After recovering, Classic Empire was entered into the Preakness Stakes in an attempt to get the horse some redemption. Classic Empire broke well and was pressing Always Dreaming on top early on. The horses remained together until Classic Empire put Always Dreaming away on the far turn. He began to move away from the field, looking as if he would win it. But, just moments before the wire, a fast closing Cloud Computing put his head in front to win in an upset.
Classic Empire was pointed towards the Belmont Stakes and it was announced that he would go to Ashford Stud (Coolmore America) when he retired. On June 7th, an announcement was made that Classic Empire would be scratched from the Belmont due to his abscess returning.

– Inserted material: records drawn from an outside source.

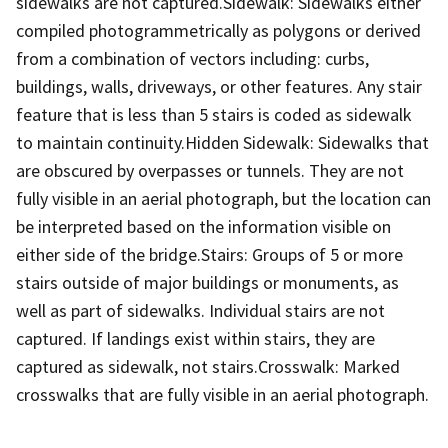
sidewalks are not captured.Sidewalk: Sidewalks either
compiled photogrammetrically as polygons or derived
from a combination of vectors including: curbs,
buildings, walls, driveways, or other features. Any stair
feature that is less than 5 stairs is coded as sidewalk
to maintain continuity.Hidden Sidewalk: Sidewalks that
are obscured by overpasses or tunnels. They are not
fully visible in an aerial photograph, but the location can
be interpreted based on the information visible on
either side of the bridge.Stairs: Groups of 5 or more
stairs outside of major buildings or monuments, as
well as part of sidewalks. Individual stairs are not
captured. If landings exist within stairs, they are
captured as sidewalk, not stairs.Crosswalk: Marked
crosswalks that are fully visible in an aerial photograph.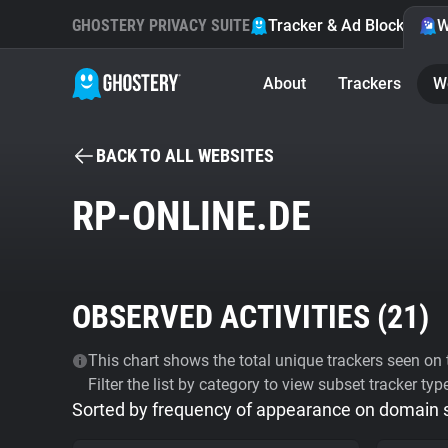
GHOSTERY PRIVACY SUITE
Tracker & Ad Blocker
W
About
Trackers
W
BACK TO ALL WEBSITES
RP-ONLINE.DE
OBSERVED ACTIVITIES (
21
)
This chart shows the total unique trackers seen on t
Filter the list by category to view subset tracker typ
Sorted by frequency of appearance on domain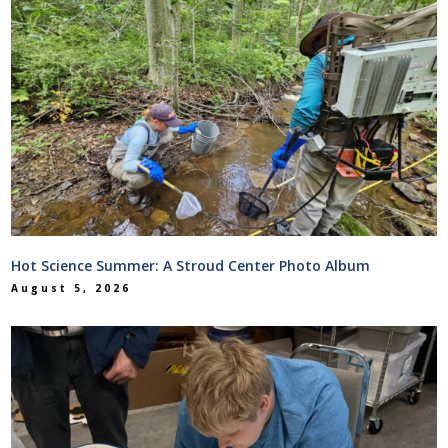
Hot Science Summer: A Stroud Center Photo Album
August 5, 2026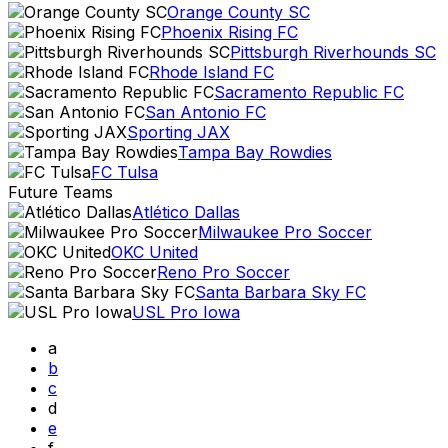
Orange County SC
Phoenix Rising FC
Pittsburgh Riverhounds SC
Rhode Island FC
Sacramento Republic FC
San Antonio FC
Sporting JAX
Tampa Bay Rowdies
FC Tulsa
Future Teams
Atlético Dallas
Milwaukee Pro Soccer
OKC United
Reno Pro Soccer
Santa Barbara Sky FC
USL Pro Iowa
a
b
c
d
e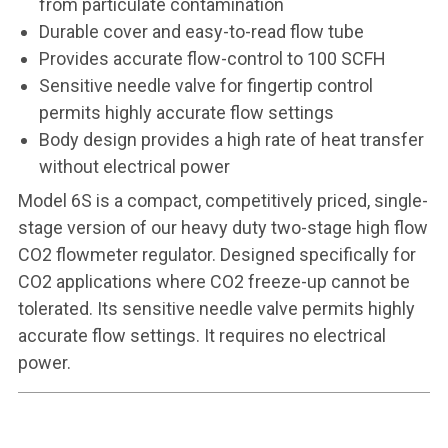
from particulate contamination
Durable cover and easy-to-read flow tube
Provides accurate flow-control to 100 SCFH
Sensitive needle valve for fingertip control
permits highly accurate flow settings
Body design provides a high rate of heat transfer
without electrical power
Model 6S is a compact, competitively priced, single-
stage version of our heavy duty two-stage high flow
CO2 flowmeter regulator. Designed specifically for
CO2 applications where CO2 freeze-up cannot be
tolerated. Its sensitive needle valve permits highly
accurate flow settings. It requires no electrical
power.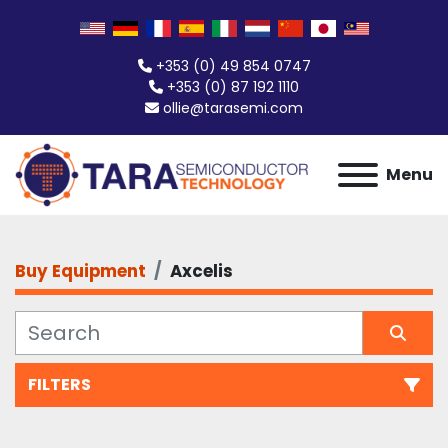
+353 (0) 49 854 0747
+353 (0) 87 192 1110
ollie@tarasemi.com
Menu
Buy Equipment
Axcelis
FILTERS
All Categories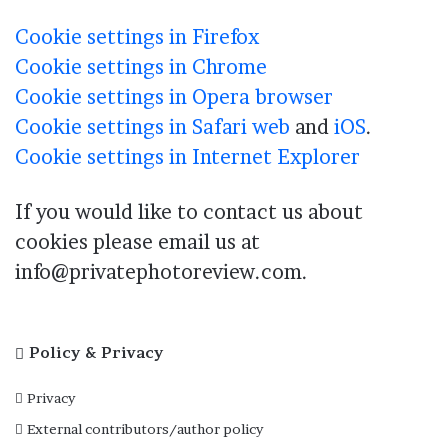
Cookie settings in Firefox
Cookie settings in Chrome
Cookie settings in Opera browser
Cookie settings in Safari web
and
iOS
.
Cookie settings in Internet Explorer
If you would like to contact us about
cookies please email us at
info@privatephotoreview.com.
Policy & Privacy
Privacy
External contributors/author policy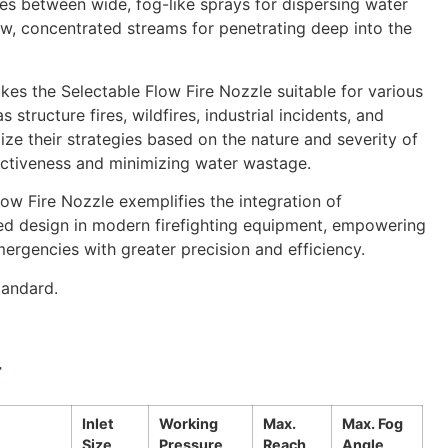
ges between wide, fog-like sprays for dispersing water
w, concentrated streams for penetrating deep into the
akes the Selectable Flow Fire Nozzle suitable for various
s structure fires, wildfires, industrial incidents, and
ize their strategies based on the nature and severity of
fectiveness and minimizing water wastage.
low Fire Nozzle exemplifies the integration of
ed design in modern firefighting equipment, empowering
mergencies with greater precision and efficiency.
andard.
r
Inlet
Working
Max.
Max. Fog
Size
Pressure
Reach
Angle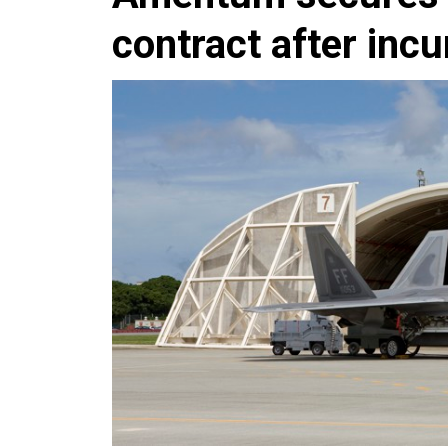
contract after inc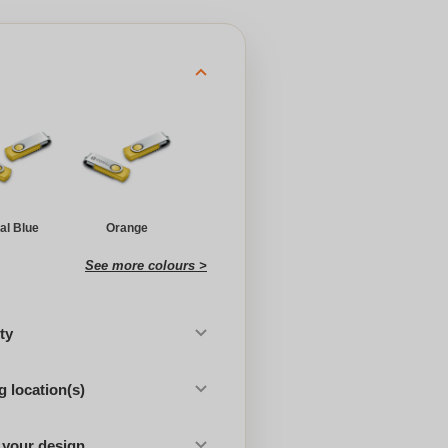
al Blue
Orange
See more colours >
ty
 location(s)
 your design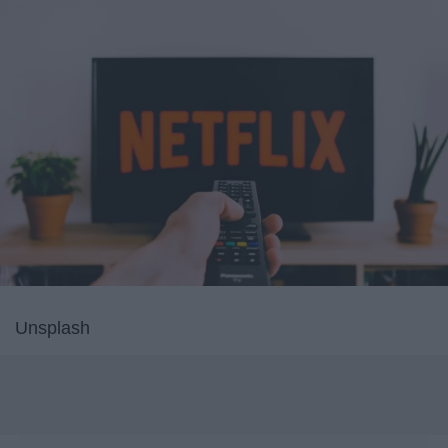
Unsplash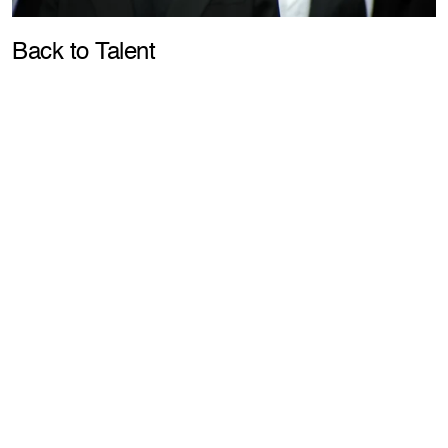
Pla
Back to Talent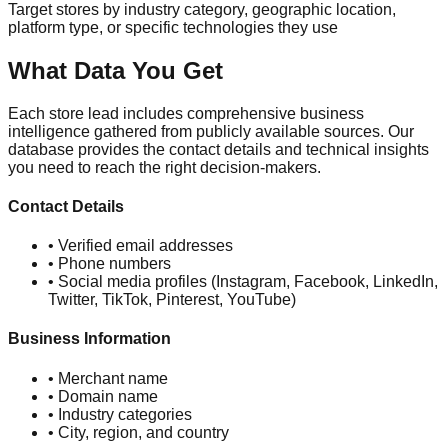
Target stores by industry category, geographic location,
platform type, or specific technologies they use
What Data You Get
Each store lead includes comprehensive business
intelligence gathered from publicly available sources. Our
database provides the contact details and technical insights
you need to reach the right decision-makers.
Contact Details
• Verified email addresses
• Phone numbers
• Social media profiles (Instagram, Facebook, LinkedIn,
Twitter, TikTok, Pinterest, YouTube)
Business Information
• Merchant name
• Domain name
• Industry categories
• City, region, and country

He had several possible starts for the summer season, but each time another issue would come to the fore. The horse kept refusing to breeze because his back soreness continued to reappear. He was sent to Winding Oaks Farm so he could be monitored daily by his veterinarian. When Classic Empire failed to recover in time for a start in the Breeders Cup Classic, the decision was made to retire him.
Classic Empire shipped to Ashford Stud with a record of 9:5-1-1 and earnings of over $2.5 million. He began breeding in 2018 with a fee of $35,000. Mares in foal to him sold for up to $210,000. He now stands for $25,000 and his first foals are starting to appear at farms all across the United States.
Classic Empire truly made a name for himself as a two-year old. Had his three-year old season not been plagued with injuries, there is no telling what he could have been capable of. Only time will tell if Classic Empire will be as good of a sire as he was a racehorse, but it is difficult not to fantasize of his offspring with roses draped across their backs at Churchill Downs on that first Saturday in May.